[Dataset excerpts]

= Beginning of Section =

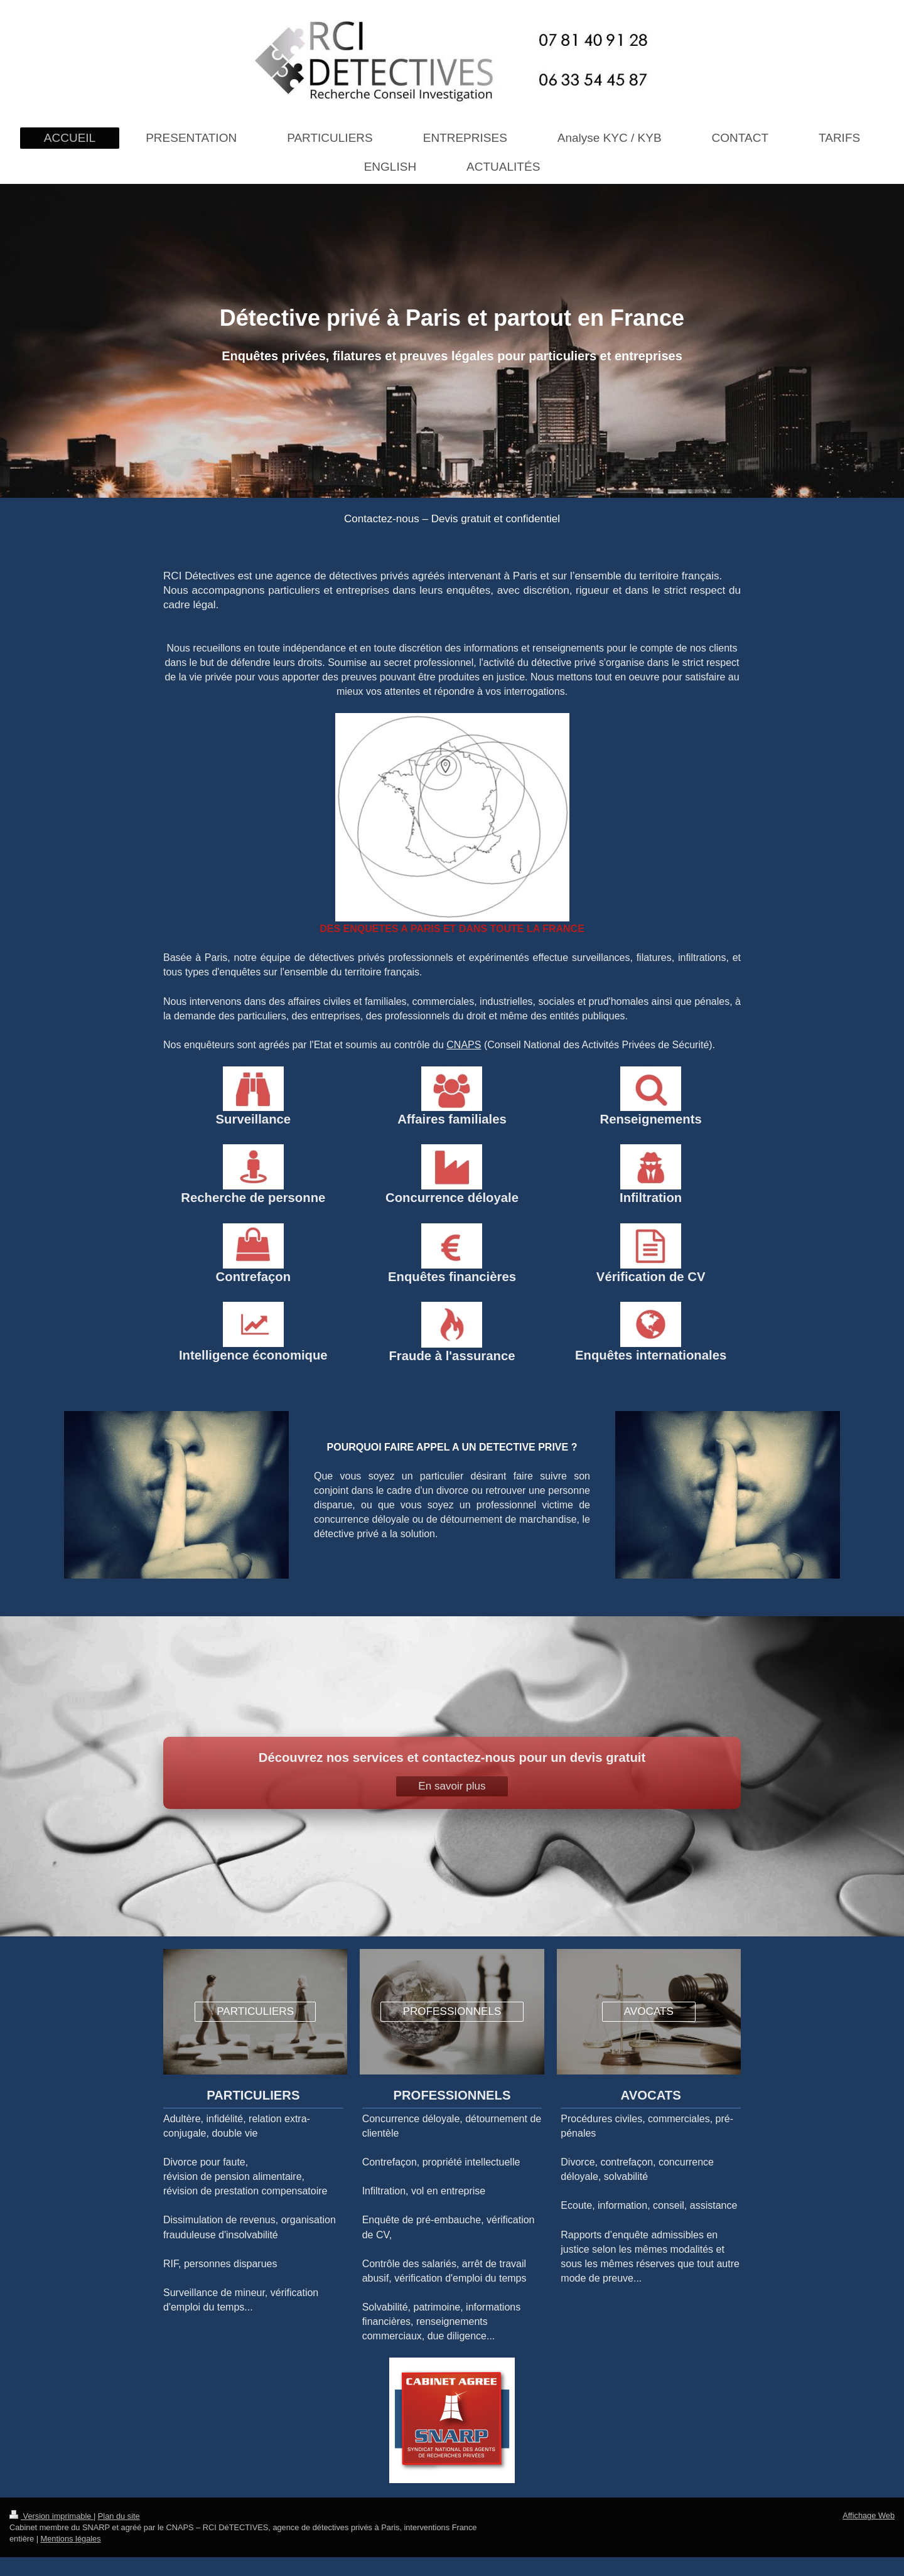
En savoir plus (451, 1786)
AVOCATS (649, 2011)
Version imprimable (51, 2516)
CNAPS (463, 1044)
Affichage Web (868, 2515)
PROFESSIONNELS (452, 2011)
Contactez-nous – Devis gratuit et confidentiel (452, 519)
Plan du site (119, 2516)
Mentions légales (71, 2538)
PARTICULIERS (255, 2011)
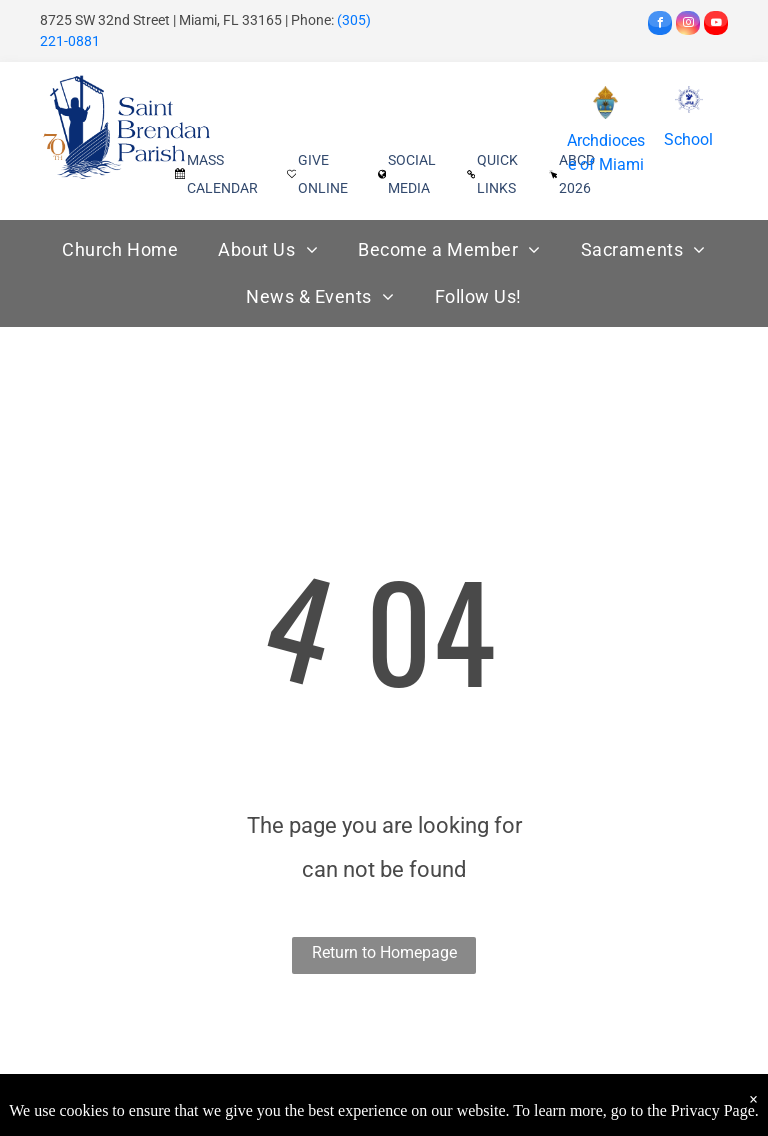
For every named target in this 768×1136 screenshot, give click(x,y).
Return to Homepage (384, 952)
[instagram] (688, 25)
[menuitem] (120, 249)
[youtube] (716, 25)
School (688, 139)
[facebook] (660, 25)
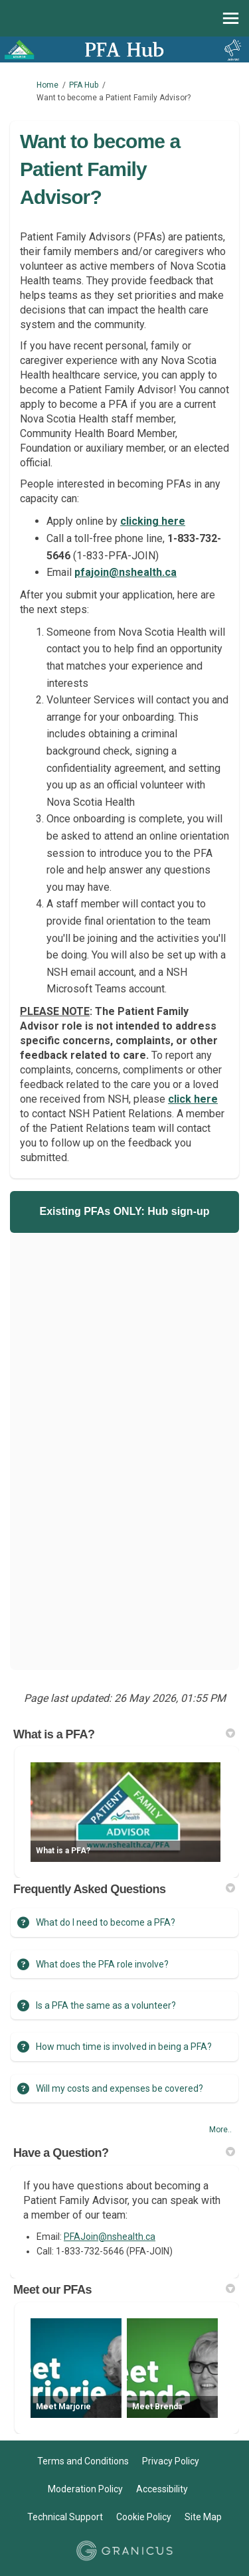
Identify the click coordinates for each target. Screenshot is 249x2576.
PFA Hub (83, 85)
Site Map (203, 2517)
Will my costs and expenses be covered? (119, 2088)
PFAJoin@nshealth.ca (109, 2236)
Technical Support (65, 2517)
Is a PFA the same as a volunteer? (106, 2005)
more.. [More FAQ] (220, 2129)
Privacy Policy (170, 2461)
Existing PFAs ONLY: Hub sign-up (124, 1211)
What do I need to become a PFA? (105, 1922)
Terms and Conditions (83, 2461)
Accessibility (162, 2489)
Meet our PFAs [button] (124, 2289)
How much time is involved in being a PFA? (124, 2046)
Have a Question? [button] (124, 2153)
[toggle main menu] (230, 18)
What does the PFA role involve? (102, 1964)
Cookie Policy (143, 2517)
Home (47, 85)
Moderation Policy (85, 2489)
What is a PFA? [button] (124, 1734)
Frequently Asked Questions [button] (124, 1889)
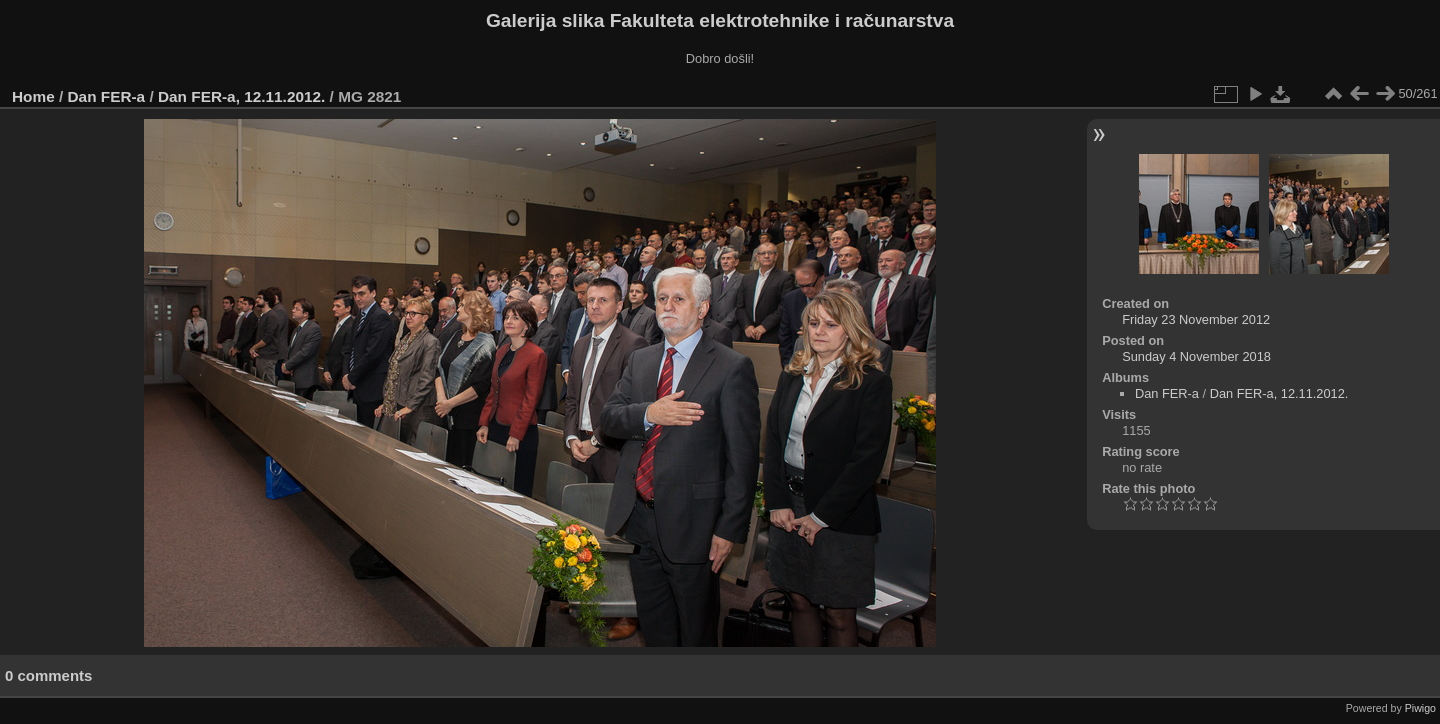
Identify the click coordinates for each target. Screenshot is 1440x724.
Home (33, 96)
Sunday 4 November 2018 (1196, 356)
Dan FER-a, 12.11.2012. (241, 96)
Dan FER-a (107, 96)
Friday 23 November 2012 (1196, 319)
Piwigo (1420, 708)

= End of Section =

The problem -
Where an entry contains an image, skip the image and write out the rest exactly.

Reply to the exercise -
En savoir plus (451, 1786)
AVOCATS (649, 2011)
Version imprimable (51, 2516)
CNAPS (463, 1044)
Affichage Web (868, 2515)
PROFESSIONNELS (452, 2011)
Contactez-nous – Devis gratuit et confidentiel (452, 519)
Plan du site (119, 2516)
Mentions légales (71, 2538)
PARTICULIERS (255, 2011)
For every named target in this 768×1136 screenshot, give click(x,y).
Return to Homepage (384, 952)
[instagram] (688, 25)
[menuitem] (120, 249)
[youtube] (716, 25)
School (688, 139)
[facebook] (660, 25)
Identify the click coordinates for each target. Screenshot is 249x2576.
PFA Hub (83, 85)
Site Map (203, 2517)
Will my costs and expenses be covered? (119, 2088)
PFAJoin@nshealth.ca (109, 2236)
Technical Support (65, 2517)
Is a PFA the same as a volunteer? (106, 2005)
more.. [More FAQ] (220, 2129)
Privacy Policy (170, 2461)
Existing PFAs ONLY: Hub sign-up (124, 1211)
What do I need to become a PFA? (105, 1922)
Terms and Conditions (83, 2461)
Accessibility (162, 2489)
Meet our PFAs [button] (124, 2289)
How much time is involved in being a PFA? (124, 2046)
Have a Question? [button] (124, 2153)
[toggle main menu] (230, 18)
What does the PFA role involve? (102, 1964)
Cookie Policy (143, 2517)
Home (47, 85)
Moderation Policy (85, 2489)
What is a PFA? [button] (124, 1734)
Frequently Asked Questions [button] (124, 1889)
Identify the click coordinates for each target. Screenshot is 1440x724.
Home (33, 96)
Sunday 4 November 2018 (1196, 356)
Dan FER-a, 12.11.2012. (241, 96)
Dan FER-a (107, 96)
Friday 23 November 2012 (1196, 319)
Piwigo (1420, 708)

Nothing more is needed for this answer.